«Il rinascimento della moda italiana» titola Le Figaro a meno di una settimana dall'articolo in cui la fashion week che si è svolta a Milano dal 22 al 28 settembre è stata descritta come «cronaca di un disastro annunciato».
In entrambi i casi l'autrice è Emilie Faure, seconda firma di moda del primo quotidiano di Francia per cui speriamo che la sua apparente incoerenza dipenda invece dal rispetto di una vecchia regola del giornalismo: i fatti separati dalle opinioni. Infatti i numeri ci danno ragione: la live room sulla piattaforma Tencent che ha trasmesso i nostri show in streaming ha avuto 26 milioni e 187.294 visualizzazioni. Inevitabile a questo punto sperare che anche a Parigi le cose vadano bene prima di tutto perché i francesi hanno scelto come noi la formula «phigital» e su 83 appuntamenti in calendario 40 sono dal vivo e questo è un rischio colossale in un Paese che ieri ha registrato 11.123 nuovi contagi. Inoltre i marchi del lusso francese producono il 60 per cento delle loro collezioni in Italia, per cui se va bene ai cugini d'Oltralpe va bene anche per noi e viceversa. Certo è una gran bella soddisfazione che il primo grande nome a sfilare dal vivo a Parigi sia stato Dior, disegnato da Mariagrazia Chiuri, romana de Roma e con robuste radici pugliesi.

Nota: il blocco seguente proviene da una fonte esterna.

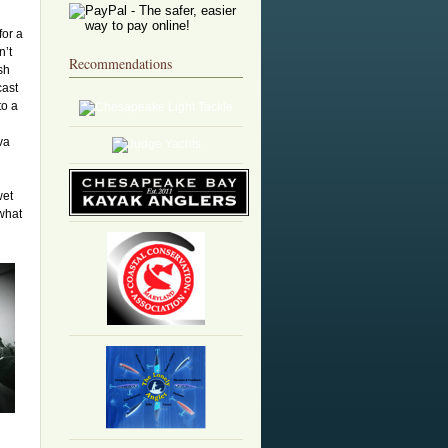
for a
n’t
Recommendations
sh
cast
to a
va
wet
what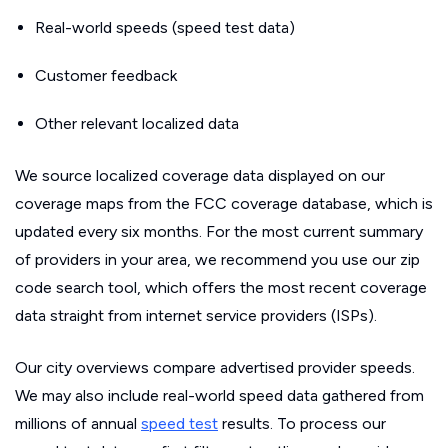
Real-world speeds (speed test data)
Customer feedback
Other relevant localized data
We source localized coverage data displayed on our
coverage maps from the FCC coverage database, which is
updated every six months. For the most current summary
of providers in your area, we recommend you use our zip
code search tool, which offers the most recent coverage
data straight from internet service providers (ISPs).
Our city overviews compare advertised provider speeds.
We may also include real-world speed data gathered from
millions of annual
speed test
results. To process our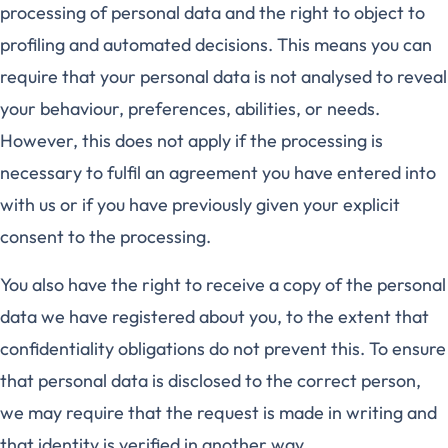
processing of personal data and the right to object to
profiling and automated decisions. This means you can
require that your personal data is not analysed to reveal
your behaviour, preferences, abilities, or needs.
However, this does not apply if the processing is
necessary to fulfil an agreement you have entered into
with us or if you have previously given your explicit
consent to the processing.
You also have the right to receive a copy of the personal
data we have registered about you, to the extent that
confidentiality obligations do not prevent this. To ensure
that personal data is disclosed to the correct person,
we may require that the request is made in writing and
that identity is verified in another way.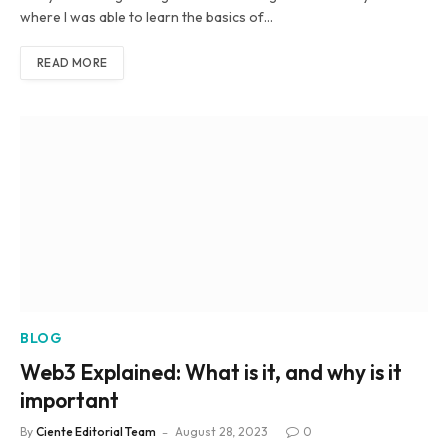
where I was able to learn the basics of…
READ MORE
BLOG
Web3 Explained: What is it, and why is it
important
By
Ciente Editorial Team
August 28, 2023
0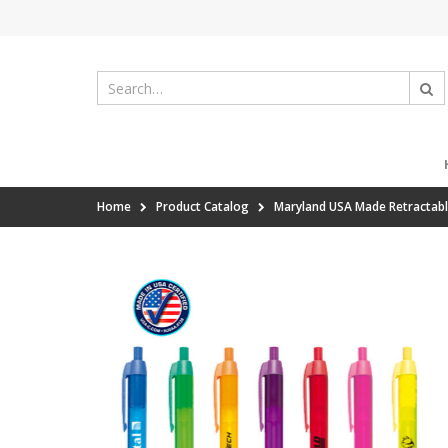
Home
Product Catalog
Maryland USA Made Retractabl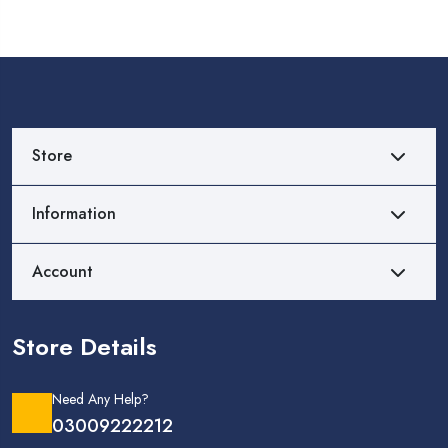
Store
Information
Account
Store Details
Need Any Help?
03009222212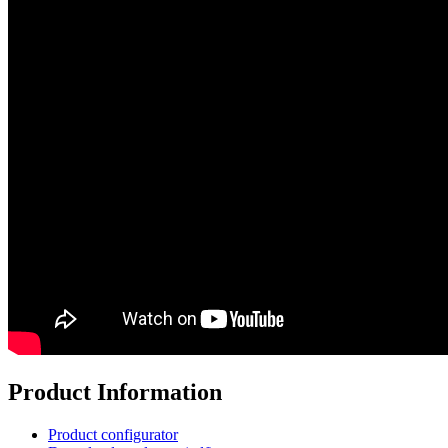
Product Information
Product configurator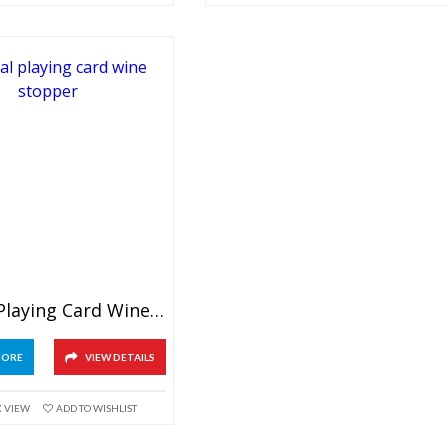
Crystal Playing Card Wine Stopper
MORE
VIEW DETAILS
K VIEW
ADD TO WISHLIST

Come se questo non bastasse la collezione della prossima primavera estate in passerella ieri nel mega cubo bianco appositamente costruito nel giardino delle Tuileries, aveva moltissimi riferimenti alla cultura italiana degli anni '60/70, l'epoca d'oro del nostro design. I 350 invitati (a febbraio erano 1500) sono potuti entrare solo dopo aver rispettato un rigido protocollo anti contagio. Sul computer ci sembrava che le sedute non permettessero abbastanza distanziamento sociale, ma il set era di sicuro spettacolare con 12 vetrate composte dalle cosiddette poesie visuali di Lucia Marcucci, scrittrice e artista nata a Firenze 87 anni fa e tuttora attiva nella costruzione con la tecnica del collage di opere chiamate «cattedrali di poesia».

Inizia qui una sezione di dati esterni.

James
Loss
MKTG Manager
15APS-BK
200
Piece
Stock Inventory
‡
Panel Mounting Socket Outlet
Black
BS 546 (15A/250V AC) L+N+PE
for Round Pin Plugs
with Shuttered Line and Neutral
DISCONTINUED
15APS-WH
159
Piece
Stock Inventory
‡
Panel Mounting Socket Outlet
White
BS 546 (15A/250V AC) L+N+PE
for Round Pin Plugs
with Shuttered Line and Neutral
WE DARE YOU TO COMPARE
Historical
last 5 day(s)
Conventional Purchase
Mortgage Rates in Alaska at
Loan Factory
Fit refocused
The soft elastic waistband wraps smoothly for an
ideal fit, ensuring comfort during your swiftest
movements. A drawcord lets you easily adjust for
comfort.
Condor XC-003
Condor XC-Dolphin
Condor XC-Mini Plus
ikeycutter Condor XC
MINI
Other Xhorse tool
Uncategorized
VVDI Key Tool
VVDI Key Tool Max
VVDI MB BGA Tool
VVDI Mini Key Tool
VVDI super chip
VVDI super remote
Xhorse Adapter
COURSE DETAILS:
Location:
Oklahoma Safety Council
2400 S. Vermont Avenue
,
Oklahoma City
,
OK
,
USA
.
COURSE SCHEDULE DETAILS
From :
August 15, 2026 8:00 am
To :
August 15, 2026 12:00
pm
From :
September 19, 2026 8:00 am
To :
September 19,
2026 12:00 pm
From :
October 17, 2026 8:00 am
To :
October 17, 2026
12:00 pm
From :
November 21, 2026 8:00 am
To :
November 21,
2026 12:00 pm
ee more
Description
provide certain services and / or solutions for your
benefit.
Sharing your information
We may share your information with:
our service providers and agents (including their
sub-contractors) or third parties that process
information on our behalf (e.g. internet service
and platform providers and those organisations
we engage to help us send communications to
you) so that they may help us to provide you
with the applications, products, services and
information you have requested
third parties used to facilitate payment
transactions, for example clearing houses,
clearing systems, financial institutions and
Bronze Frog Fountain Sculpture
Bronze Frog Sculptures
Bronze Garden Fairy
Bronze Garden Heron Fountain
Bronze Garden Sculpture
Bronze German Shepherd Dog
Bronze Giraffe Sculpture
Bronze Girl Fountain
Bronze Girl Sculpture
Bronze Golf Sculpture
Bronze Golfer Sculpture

La sua arte viene raccontata con un film di 80 minuti girato da Alina Marrazzi su cui poi s'innesta la musica cantata dal vivo dall'ensemble vocale Sequenza 0.3 con 12 coriste magistralmente vestite da tubini bianchi decorati da parole in rosso e nero. Tutto questo ci sembra lontano mille miglia dalla collezione e dall'intelligente riflessione di Maria Grazia Chiuri che parte dalla geniale intuizione di Nanni Strada sull'abito come habitat del corpo per adattare l'universo semantico di Dior alla nuova realtà con cui il mondo fa i conti dopo la pandemia. Per cui le linee si ammorbidiscono, le costrizioni spariscono, il modo di vestire è meno pubblico e più privato oltre a comprendere una sorta di nostalgia per un altrove che oggi è difficilmente raggiungibile. Maria Grazia dice di non aver fatto nulla di etnico e tantomeno di folk anche se la presenza dei disegni Paisley che in mezzo a tutto sono un segno distintivo di Etro, direbbe il contrario. Piuttosto cita un cappotto creato da Yves Saint Laurent nel '59 per Christian Dior e fa notare l'impeccabile lavoro sul tessuto chinè trattato come un ikat, la maglieria-capolavoro, le ballerine fatte da un unico pezzo di rete ricamata, l'acconciatura a turbante e la borsa con le nappine.
A noi ricorda in bello lo stile delle ragazze del cosiddetto Movimento 77 che portò le istanze femministe alla Sapienza di Roma. Certo nessuna era così chic da indossare un abito in chiffon verde di prima mattina, ma la moda, si sa, è sempre capace di sognare.